Drew Price makes weird music. Catchy music, cathartic music, evocative music, but weird music all the same.
The Oak Mountain native will be performing as Drew Price’s Bermuda Triangle, supported by fellow reverb-friendly locals Wray, at a free show at the Bottletree on Tuesday, August 20. Price is playing in part to support his upcoming record, Friends and Family, which is scheduled for a September 4 release from Montevallo’s Happenin Records.
Price, who grew up in the same small neighborhood as Waxahatchee’s Katie Crutchfield, is a rising star among Alabama musicians like his old neighbor and onetime touring buddy. “Something in that area must have given us this weird, psychological complex to make music and be successful,” Price said of growing up near Crutchfield. Though he’s mildly incredulous at her rapid success, the 23-year-old Price has enjoyed plenty of early buzz himself, including glowing press from VICE and Consequence of Sound.
At the same time, Price’s recent success might just as easily have evaporated. After taking an extended leave of absence from his spacey Bermuda Triangle work, Chris McCauley, founder of Happenin Records, “found all the Bermuda Triangle stuff while I was in the middle of one of my many identity crises – I was putting out R&B music, and a rap album, and anything I could make my friends do.” Price cites McCauley’s expertise and genuine enthusiasm as critical influences on his career: “Working with him – I couldn’t praise him enough.
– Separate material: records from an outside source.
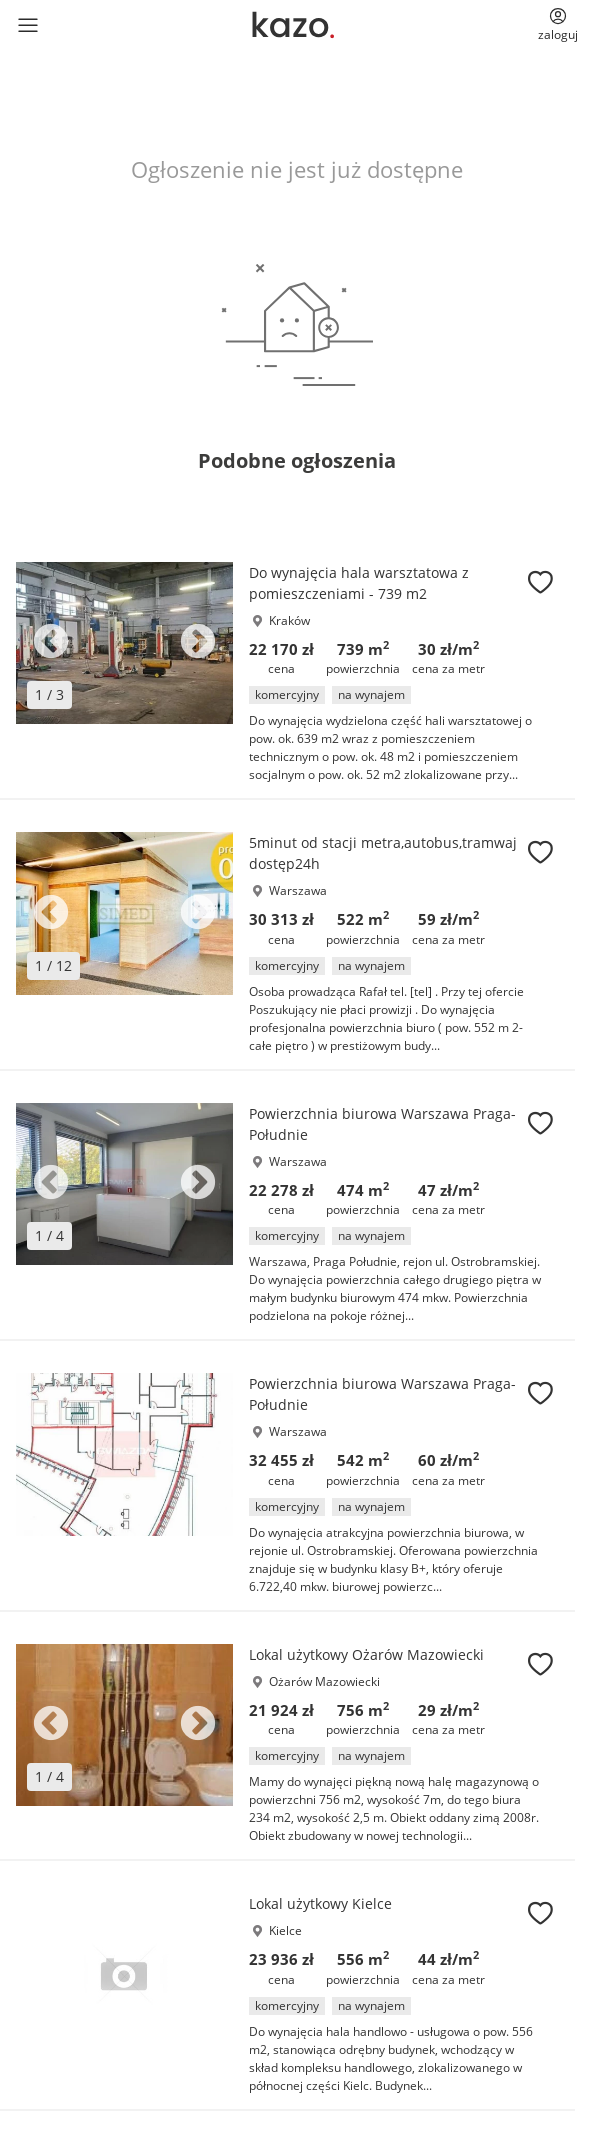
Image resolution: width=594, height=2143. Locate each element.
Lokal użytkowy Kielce (320, 1903)
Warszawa (298, 890)
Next (198, 643)
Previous (51, 643)
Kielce (285, 1930)
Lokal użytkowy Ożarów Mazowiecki (366, 1654)
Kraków (289, 620)
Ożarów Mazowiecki (324, 1681)
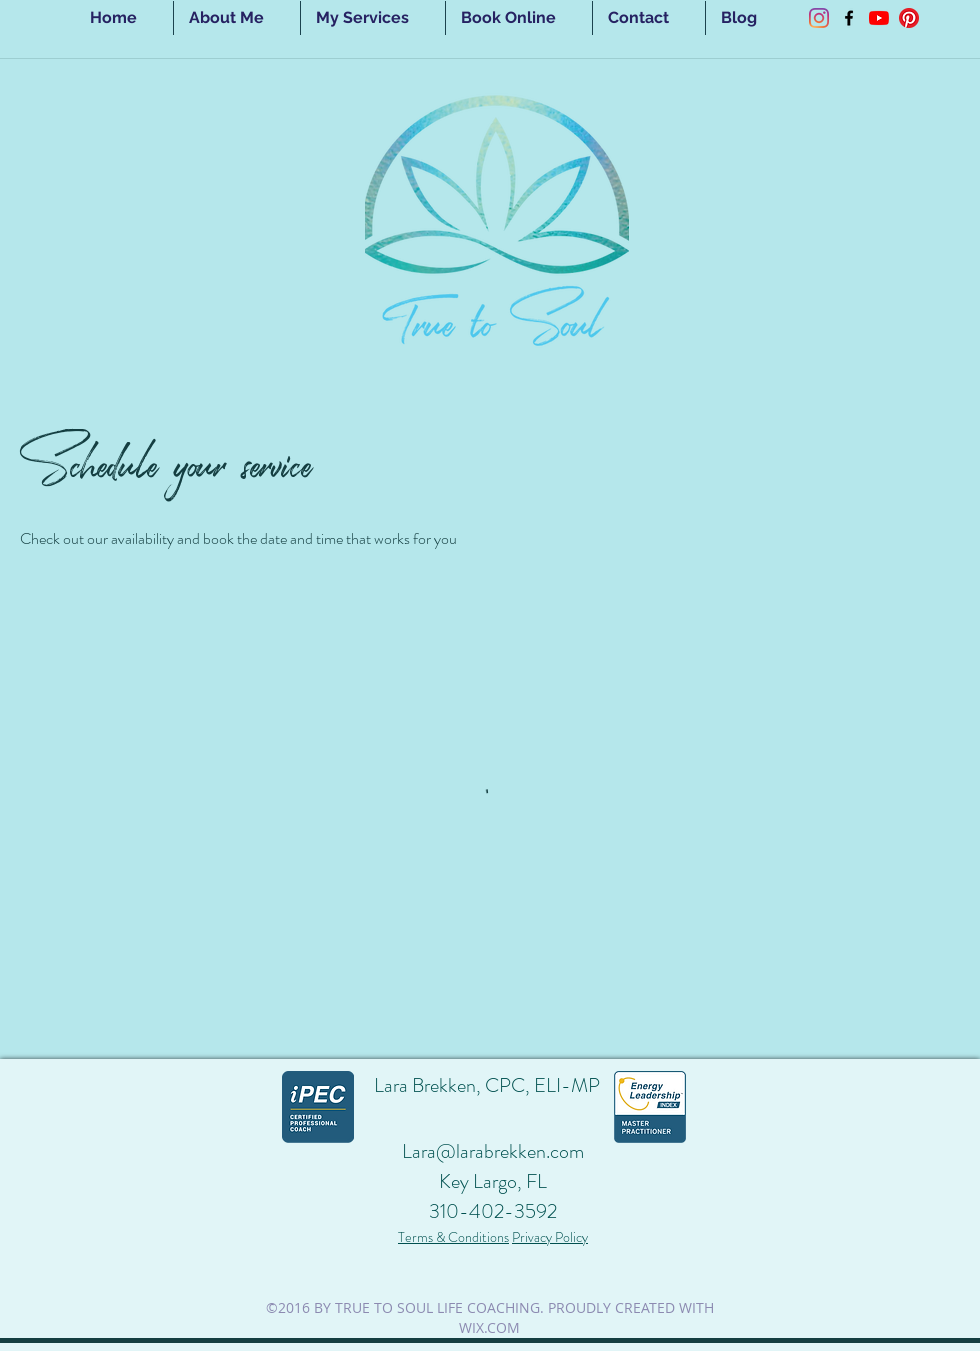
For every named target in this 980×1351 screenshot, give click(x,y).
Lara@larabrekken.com (493, 1151)
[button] (373, 18)
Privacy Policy (550, 1237)
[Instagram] (819, 18)
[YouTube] (879, 18)
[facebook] (849, 18)
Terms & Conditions (453, 1237)
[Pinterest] (909, 18)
He’s got this profound energy that makes sure I don’t get down in the dumps about whatever I’m doing, or pessimistic about the direction of anything.”
The result of McCauley’s encouragement is some of Price’s most mature work in his persona as Drew Price’s Bermuda Triangle. The project finds Price constructing oddball sonic collages around strong melodic ideas, burying his stream-of-consciousness lyrics deep into the mix.
His new record indicates a shift toward a more distilled sound, however. “If you listen to the old stuff, you’ll hear noodling, simple ideas, not much of a fleshed-out aesthetic,” Price said. He describes his new record’s first single, the driving synth juggernaut “SSP,” as “kind of a dream pop, shoegaze approach to a pop song, just trying to hone in on this big lush layer of a song instead of dropping random beats over a guitar loop or something.”
Like many acts on the Happenin Records label, Price is deeply inspired by pop music, although few of his songs appear destined for the Billboard Top 40. “Maybe it’s better described as a ‘pop approach,’” Price said, noting his adherence to 4/4 time and his focus on melodies. Most basically, Price embraces the fundamental philosophy of pop: “I don’t think music is necessarily supposed to make some big statement. I think it’s supposed to capture a feeling, make you feel good.”
The result is an enormous sound that, at its best, can mimic the instant nostalgia of My Bloody Valentine and the engrossing psychedelia of Deerhunter. Instead of overwrought lyricism, Price finds more resolve in what he calls the “surface-level feeling” of each song as it washes over the listener. It’s “operating in a different language,” Price said, a different kind of storytelling for a different kind of medium.
One of the most intriguing aspects behind Price’s overriding approach is the utilitarian purpose he feels music can have. He makes music, to crib from R.E.M., that’s automatic for the people. “I just want people to play the record, to listen to it while they’re doing the dishes or sautéing veggies,” Price explained. “I don’t want or need them to commit to it in this big emotional way. Overall, I want it to match their closet. I want it to look like their bathroom. Music for a room. An application to your house. An aesthetic service you can buy, turn on, and suddenly everything makes more sense.”
It’s a philosophy of music that seems somehow antithetical to the Romantic notion of the musician as tortured artist, yet also comes across as fundamentally true to Price’s beliefs. He constructs brief lives to play in, some tempestuous, some yearning, some elated. They change with each listener and with each listen, but they always serve the same underlying purpose: to enhance the listener’s life on a subconscious level that prioritizes feeling over thinking.
Price will be the first to admit that he’s still figuring out the right balance between his pop inclinations and a newfound obsession with sterile electronica. “I wanted to challenge myself to try and find this world that mixes these lush, rock ‘n roll, pop, guitar-driven songs but somehow get it to translate into the goofiest-sounding electronic song,” he explained with a laugh.
When asked how he translates his wall of sound approach to a live environment, Price simply responded, “Frustratingly.” While he finally feels comfortable articulating that sound, he looks at the Bottletree show as an opportunity to hone it even more precisely. As for his audience, the musician who dreams of putting out the next “Blurred Lines” just wants people to feel good.
Price’s instinctive use of the term “surface-level” for his music shouldn’t be confused with shallowness; they’re about as different as “childlike” and “childish.” On the contrary, he’s making playgrounds of the imagination, implying the strange and sympathetic arcs of whole lives, in four minutes or less.